Zika May Affect Babies Later On After All, According To New Research


It's the disease that just keeps getting worse. While the fight against Zika has taken a positive turn of late, thanks to new congressional funding from the Centers for Disease Control and Prevention, Brazilian doctors are warning that not all damage caused to babies by the virus is visible at birth. In fact, Zika may affect babies later on, including those born without Zika's signature microcephaly, according to ABC.

Pregnant women who live in or have visited Zika-ridden zones have long been warned of the dangers to their fetuses if they contract the the mosquito-transmitted virus. A study in April conclusively linked Zika to microcephaly and other fetal brain defects, and pregnant women who contracted the disease were monitored carefully for signs of smaller skulls in their developing babies. However, if doctors didn't see any signs of abnormal development, the child was generally thought to be in the clear.

Not so, doctors now say. "It is just critical to evaluate the entire child. Even in the child who does not have microcephaly, that doesn't mean no evaluation is needed," Dr. Catherine Spong, acting director of the National Institute of Child Health and Human Development (NICHD), told ABC. The news comes after Brazilian doctors encountered several babies who, at birth, had normally sized heads, but later on showed signs of delayed neurodevelopment.

A baby, who was born with microcephaly, is under treatment in the Intensive Care Unit of the South Hospital in Choluteca, 130kms south of Tegucigalpa on July 28, 2016. Honduras authorities announced Tuesday that eight children were born with microcephaly, most cases associated with Zika and called on the population to fight the mosquito that transmits the disease. Microcephaly is a birth defect linked to the Zika virus where infants are born with abnormally small heads. / AFP / ORLANDO SIERRA (Photo credit should read ORLANDO SIERRA/AFP/Getty Images)

"Microcephaly is only the tip of the iceberg, only the thing we see when the baby is born," pediatric neurologist Dr.

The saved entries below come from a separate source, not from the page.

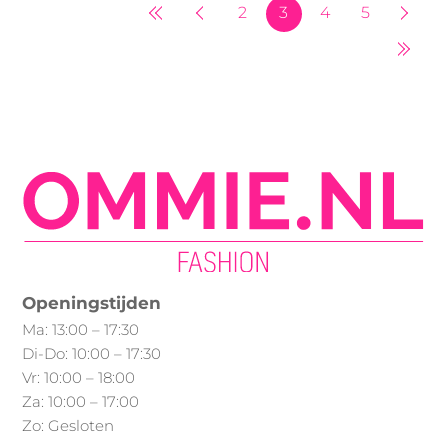
Deze
worden
2
3
4
5
optie
op
kan
de
gekozen
productpagina
worden
op
de
productpagina
Openingstijden
Ma: 13:00 – 17:30
Di-Do: 10:00 – 17:30
Vr: 10:00 – 18:00
Za: 10:00 – 17:00
Zo: Gesloten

Vanessa Van der Linden said at a National Institutes of Health meeting in Brazil, according to ABC. While Zika-affected children born with microcephaly are usually hit with more severe problems than those without, some of the babies who appeared normal at birth later developed a spate of issues: one had eye problems; another could not move one of his hands; and some developed microcephaly after birth, rather than before.

"I can't say at this moment in time how long do we need to follow these children, because this is new for us," Spong said. "It's just essential to be able to come up with what these answers are, to be able to help women and families know."

In order to get a better grasp on just how long Zika-affected babies need to be monitored after birth before doctors can give parents the all-clear, the NICHD will be studying 10,000 women's babies, starting from their first trimester until the end of their first year. Some will have Zika while others won't, allowing researchers to compare the children's development and health.

This scary new development is definitely unwelcome news for pregnant women across the United States — but the more doctors learn, the better prepared women and parents can be.